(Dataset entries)
☆ ☆ ☆ ☆ ☆ ☆ ☆

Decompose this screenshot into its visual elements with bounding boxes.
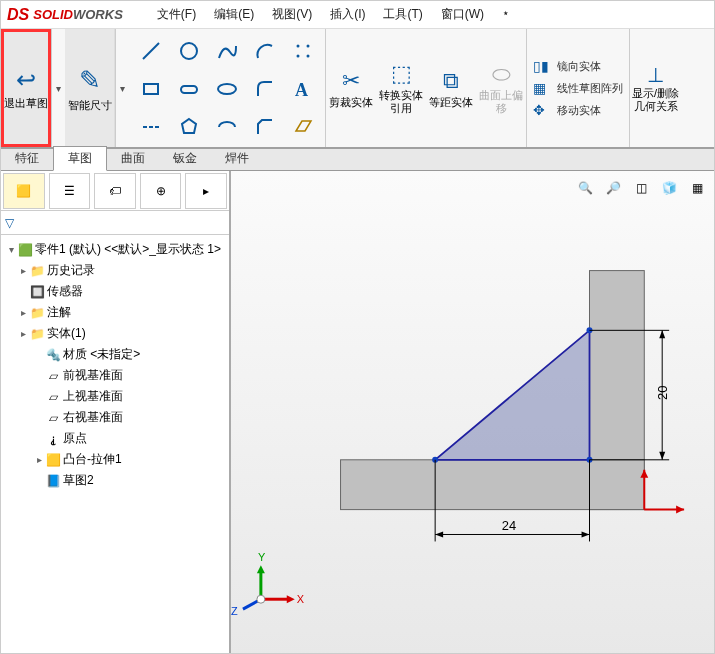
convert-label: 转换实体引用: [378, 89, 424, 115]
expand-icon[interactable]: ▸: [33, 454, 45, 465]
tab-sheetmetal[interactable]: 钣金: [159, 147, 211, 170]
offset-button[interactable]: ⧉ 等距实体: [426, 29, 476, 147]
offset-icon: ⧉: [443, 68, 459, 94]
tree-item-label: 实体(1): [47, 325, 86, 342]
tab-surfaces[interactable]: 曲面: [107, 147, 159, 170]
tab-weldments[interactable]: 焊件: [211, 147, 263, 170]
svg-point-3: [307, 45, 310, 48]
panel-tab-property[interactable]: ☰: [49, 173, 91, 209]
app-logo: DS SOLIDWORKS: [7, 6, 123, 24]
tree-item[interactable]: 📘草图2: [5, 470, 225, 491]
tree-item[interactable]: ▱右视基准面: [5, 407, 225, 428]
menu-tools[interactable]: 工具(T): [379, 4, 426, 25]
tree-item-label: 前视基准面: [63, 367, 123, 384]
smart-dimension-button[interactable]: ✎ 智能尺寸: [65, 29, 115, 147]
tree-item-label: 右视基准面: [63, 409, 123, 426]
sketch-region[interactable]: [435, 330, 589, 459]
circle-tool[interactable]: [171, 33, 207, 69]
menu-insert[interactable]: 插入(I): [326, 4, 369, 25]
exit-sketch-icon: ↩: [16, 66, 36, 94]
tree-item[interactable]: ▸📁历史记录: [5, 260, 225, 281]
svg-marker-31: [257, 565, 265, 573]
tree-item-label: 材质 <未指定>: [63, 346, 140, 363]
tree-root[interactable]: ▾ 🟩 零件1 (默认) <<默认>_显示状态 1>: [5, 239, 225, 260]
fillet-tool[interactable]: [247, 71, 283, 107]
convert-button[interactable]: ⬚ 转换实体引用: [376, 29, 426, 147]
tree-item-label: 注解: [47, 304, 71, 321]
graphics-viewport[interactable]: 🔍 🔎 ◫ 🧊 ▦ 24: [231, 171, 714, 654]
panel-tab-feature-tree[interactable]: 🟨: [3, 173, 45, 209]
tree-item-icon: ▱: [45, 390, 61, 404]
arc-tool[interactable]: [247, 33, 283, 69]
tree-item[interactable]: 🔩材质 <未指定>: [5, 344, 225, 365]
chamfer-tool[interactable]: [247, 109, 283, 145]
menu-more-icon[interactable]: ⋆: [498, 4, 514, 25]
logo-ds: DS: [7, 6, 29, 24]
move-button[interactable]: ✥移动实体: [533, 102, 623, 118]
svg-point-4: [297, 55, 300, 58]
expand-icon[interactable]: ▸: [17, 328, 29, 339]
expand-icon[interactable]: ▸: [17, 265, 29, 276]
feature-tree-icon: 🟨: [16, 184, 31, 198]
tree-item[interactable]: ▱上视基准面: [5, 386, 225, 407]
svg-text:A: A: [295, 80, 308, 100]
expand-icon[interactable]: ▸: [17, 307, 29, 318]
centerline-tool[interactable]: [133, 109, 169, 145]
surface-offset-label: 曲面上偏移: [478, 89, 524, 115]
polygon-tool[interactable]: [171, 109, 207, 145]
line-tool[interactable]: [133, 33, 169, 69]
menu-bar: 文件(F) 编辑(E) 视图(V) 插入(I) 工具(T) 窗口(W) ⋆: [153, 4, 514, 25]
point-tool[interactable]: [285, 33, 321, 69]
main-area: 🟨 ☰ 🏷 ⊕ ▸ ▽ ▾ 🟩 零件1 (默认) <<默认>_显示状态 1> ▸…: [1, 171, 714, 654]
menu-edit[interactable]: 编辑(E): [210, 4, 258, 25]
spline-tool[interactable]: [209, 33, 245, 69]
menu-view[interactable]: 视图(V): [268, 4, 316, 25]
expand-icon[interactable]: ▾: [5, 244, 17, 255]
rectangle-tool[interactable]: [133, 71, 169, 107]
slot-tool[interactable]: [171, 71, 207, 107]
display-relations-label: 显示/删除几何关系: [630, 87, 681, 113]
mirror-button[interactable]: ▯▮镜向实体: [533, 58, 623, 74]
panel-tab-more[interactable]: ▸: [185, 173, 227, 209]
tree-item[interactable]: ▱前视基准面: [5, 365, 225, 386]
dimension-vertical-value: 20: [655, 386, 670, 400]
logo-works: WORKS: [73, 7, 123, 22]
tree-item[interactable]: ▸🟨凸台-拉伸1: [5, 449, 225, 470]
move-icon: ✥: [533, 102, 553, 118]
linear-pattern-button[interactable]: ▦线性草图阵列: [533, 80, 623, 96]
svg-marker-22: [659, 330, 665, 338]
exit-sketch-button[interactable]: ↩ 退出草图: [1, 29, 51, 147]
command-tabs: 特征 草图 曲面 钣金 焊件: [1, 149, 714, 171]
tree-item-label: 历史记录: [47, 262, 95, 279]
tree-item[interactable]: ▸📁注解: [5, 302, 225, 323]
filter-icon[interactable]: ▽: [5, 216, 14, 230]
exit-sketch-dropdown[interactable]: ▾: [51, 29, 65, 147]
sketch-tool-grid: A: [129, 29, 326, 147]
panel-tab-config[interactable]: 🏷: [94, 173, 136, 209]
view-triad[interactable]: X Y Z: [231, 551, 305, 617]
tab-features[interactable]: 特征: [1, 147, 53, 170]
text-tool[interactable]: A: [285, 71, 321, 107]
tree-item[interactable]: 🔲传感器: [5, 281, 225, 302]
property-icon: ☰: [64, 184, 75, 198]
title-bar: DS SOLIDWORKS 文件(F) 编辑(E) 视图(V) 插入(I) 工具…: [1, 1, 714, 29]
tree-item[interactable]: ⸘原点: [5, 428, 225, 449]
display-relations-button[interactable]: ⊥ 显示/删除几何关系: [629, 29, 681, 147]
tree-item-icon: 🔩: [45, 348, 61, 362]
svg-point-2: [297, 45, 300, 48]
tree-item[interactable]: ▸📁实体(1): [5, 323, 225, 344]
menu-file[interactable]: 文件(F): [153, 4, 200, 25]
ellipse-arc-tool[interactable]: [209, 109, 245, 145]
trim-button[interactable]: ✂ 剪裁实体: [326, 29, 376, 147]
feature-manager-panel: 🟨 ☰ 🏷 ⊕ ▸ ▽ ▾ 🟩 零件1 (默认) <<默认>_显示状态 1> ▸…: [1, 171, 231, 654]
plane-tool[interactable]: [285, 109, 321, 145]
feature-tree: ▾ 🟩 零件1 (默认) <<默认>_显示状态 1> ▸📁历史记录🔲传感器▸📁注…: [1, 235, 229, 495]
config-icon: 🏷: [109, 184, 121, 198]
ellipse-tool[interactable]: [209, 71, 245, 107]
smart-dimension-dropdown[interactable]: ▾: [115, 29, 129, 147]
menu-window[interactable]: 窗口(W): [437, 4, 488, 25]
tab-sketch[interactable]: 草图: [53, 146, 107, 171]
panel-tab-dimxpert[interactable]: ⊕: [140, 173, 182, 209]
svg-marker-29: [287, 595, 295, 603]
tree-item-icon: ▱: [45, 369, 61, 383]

☆ ☆ ☆ ☆ ☆ ☆ ☆

Repeat the lines above precisely and skip every picture.

- [Solution for this task]:
Decompose this screenshot into its visual elements with bounding boxes.
convert-label: 转换实体引用: [378, 89, 424, 115]
expand-icon[interactable]: ▸: [33, 454, 45, 465]
tab-sheetmetal[interactable]: 钣金: [159, 147, 211, 170]
offset-button[interactable]: ⧉ 等距实体: [426, 29, 476, 147]
offset-icon: ⧉: [443, 68, 459, 94]
tree-item-label: 实体(1): [47, 325, 86, 342]
tab-surfaces[interactable]: 曲面: [107, 147, 159, 170]
tab-weldments[interactable]: 焊件: [211, 147, 263, 170]
svg-point-3: [307, 45, 310, 48]
panel-tab-property[interactable]: ☰: [49, 173, 91, 209]
app-logo: DS SOLIDWORKS: [7, 6, 123, 24]
tree-item[interactable]: 📘草图2: [5, 470, 225, 491]
tree-item[interactable]: ▱右视基准面: [5, 407, 225, 428]
menu-tools[interactable]: 工具(T): [379, 4, 426, 25]
tree-item-label: 前视基准面: [63, 367, 123, 384]
smart-dimension-button[interactable]: ✎ 智能尺寸: [65, 29, 115, 147]
tree-item-label: 右视基准面: [63, 409, 123, 426]
sketch-region[interactable]: [435, 330, 589, 459]
circle-tool[interactable]: [171, 33, 207, 69]
menu-insert[interactable]: 插入(I): [326, 4, 369, 25]
exit-sketch-icon: ↩: [16, 66, 36, 94]
tree-item[interactable]: ▸📁历史记录: [5, 260, 225, 281]
svg-marker-31: [257, 565, 265, 573]
tree-item-label: 材质 <未指定>: [63, 346, 140, 363]
tree-root[interactable]: ▾ 🟩 零件1 (默认) <<默认>_显示状态 1>: [5, 239, 225, 260]
fillet-tool[interactable]: [247, 71, 283, 107]
convert-button[interactable]: ⬚ 转换实体引用: [376, 29, 426, 147]
tree-item-label: 注解: [47, 304, 71, 321]
graphics-viewport[interactable]: 🔍 🔎 ◫ 🧊 ▦ 24: [231, 171, 714, 654]
panel-tab-feature-tree[interactable]: 🟨: [3, 173, 45, 209]
tree-item-icon: ▱: [45, 390, 61, 404]
arc-tool[interactable]: [247, 33, 283, 69]
tree-item[interactable]: 🔩材质 <未指定>: [5, 344, 225, 365]
chamfer-tool[interactable]: [247, 109, 283, 145]
menu-more-icon[interactable]: ⋆: [498, 4, 514, 25]
logo-ds: DS: [7, 6, 29, 24]
move-button[interactable]: ✥移动实体: [533, 102, 623, 118]
svg-point-4: [297, 55, 300, 58]
expand-icon[interactable]: ▸: [17, 328, 29, 339]
expand-icon[interactable]: ▸: [17, 265, 29, 276]
feature-tree-icon: 🟨: [16, 184, 31, 198]
tree-item[interactable]: ▱上视基准面: [5, 386, 225, 407]
svg-text:A: A: [295, 80, 308, 100]
expand-icon[interactable]: ▸: [17, 307, 29, 318]
centerline-tool[interactable]: [133, 109, 169, 145]
surface-offset-label: 曲面上偏移: [478, 89, 524, 115]
polygon-tool[interactable]: [171, 109, 207, 145]
line-tool[interactable]: [133, 33, 169, 69]
menu-bar: 文件(F) 编辑(E) 视图(V) 插入(I) 工具(T) 窗口(W) ⋆: [153, 4, 514, 25]
point-tool[interactable]: [285, 33, 321, 69]
main-area: 🟨 ☰ 🏷 ⊕ ▸ ▽ ▾ 🟩 零件1 (默认) <<默认>_显示状态 1> ▸…: [1, 171, 714, 654]
menu-edit[interactable]: 编辑(E): [210, 4, 258, 25]
spline-tool[interactable]: [209, 33, 245, 69]
menu-view[interactable]: 视图(V): [268, 4, 316, 25]
expand-icon[interactable]: ▾: [5, 244, 17, 255]
rectangle-tool[interactable]: [133, 71, 169, 107]
slot-tool[interactable]: [171, 71, 207, 107]
display-relations-label: 显示/删除几何关系: [630, 87, 681, 113]
mirror-button[interactable]: ▯▮镜向实体: [533, 58, 623, 74]
panel-tab-more[interactable]: ▸: [185, 173, 227, 209]
tree-item[interactable]: ▱前视基准面: [5, 365, 225, 386]
dimension-vertical-value: 20: [655, 386, 670, 400]
logo-works: WORKS: [73, 7, 123, 22]
tree-item[interactable]: ▸🟨凸台-拉伸1: [5, 449, 225, 470]
move-icon: ✥: [533, 102, 553, 118]
linear-pattern-button[interactable]: ▦线性草图阵列: [533, 80, 623, 96]
svg-marker-22: [659, 330, 665, 338]
exit-sketch-button[interactable]: ↩ 退出草图: [1, 29, 51, 147]
command-tabs: 特征 草图 曲面 钣金 焊件: [1, 149, 714, 171]
tree-item-label: 历史记录: [47, 262, 95, 279]
tree-item[interactable]: ▸📁注解: [5, 302, 225, 323]
filter-icon[interactable]: ▽: [5, 216, 14, 230]
exit-sketch-dropdown[interactable]: ▾: [51, 29, 65, 147]
sketch-tool-grid: A: [129, 29, 326, 147]
panel-tab-config[interactable]: 🏷: [94, 173, 136, 209]
view-triad[interactable]: X Y Z: [231, 551, 305, 617]
tab-features[interactable]: 特征: [1, 147, 53, 170]
text-tool[interactable]: A: [285, 71, 321, 107]
tree-item[interactable]: 🔲传感器: [5, 281, 225, 302]
property-icon: ☰: [64, 184, 75, 198]
title-bar: DS SOLIDWORKS 文件(F) 编辑(E) 视图(V) 插入(I) 工具…: [1, 1, 714, 29]
tree-item[interactable]: ⸘原点: [5, 428, 225, 449]
display-relations-button[interactable]: ⊥ 显示/删除几何关系: [629, 29, 681, 147]
tree-item-icon: 🔩: [45, 348, 61, 362]
svg-point-2: [297, 45, 300, 48]
tree-item[interactable]: ▸📁实体(1): [5, 323, 225, 344]
menu-file[interactable]: 文件(F): [153, 4, 200, 25]
ellipse-arc-tool[interactable]: [209, 109, 245, 145]
trim-button[interactable]: ✂ 剪裁实体: [326, 29, 376, 147]
feature-manager-panel: 🟨 ☰ 🏷 ⊕ ▸ ▽ ▾ 🟩 零件1 (默认) <<默认>_显示状态 1> ▸…: [1, 171, 231, 654]
plane-tool[interactable]: [285, 109, 321, 145]
feature-tree: ▾ 🟩 零件1 (默认) <<默认>_显示状态 1> ▸📁历史记录🔲传感器▸📁注…: [1, 235, 229, 495]
config-icon: 🏷: [109, 184, 121, 198]
ellipse-tool[interactable]: [209, 71, 245, 107]
smart-dimension-dropdown[interactable]: ▾: [115, 29, 129, 147]
menu-window[interactable]: 窗口(W): [437, 4, 488, 25]
tab-sketch[interactable]: 草图: [53, 146, 107, 171]
panel-tab-dimxpert[interactable]: ⊕: [140, 173, 182, 209]
svg-marker-29: [287, 595, 295, 603]
tree-item-icon: ▱: [45, 369, 61, 383]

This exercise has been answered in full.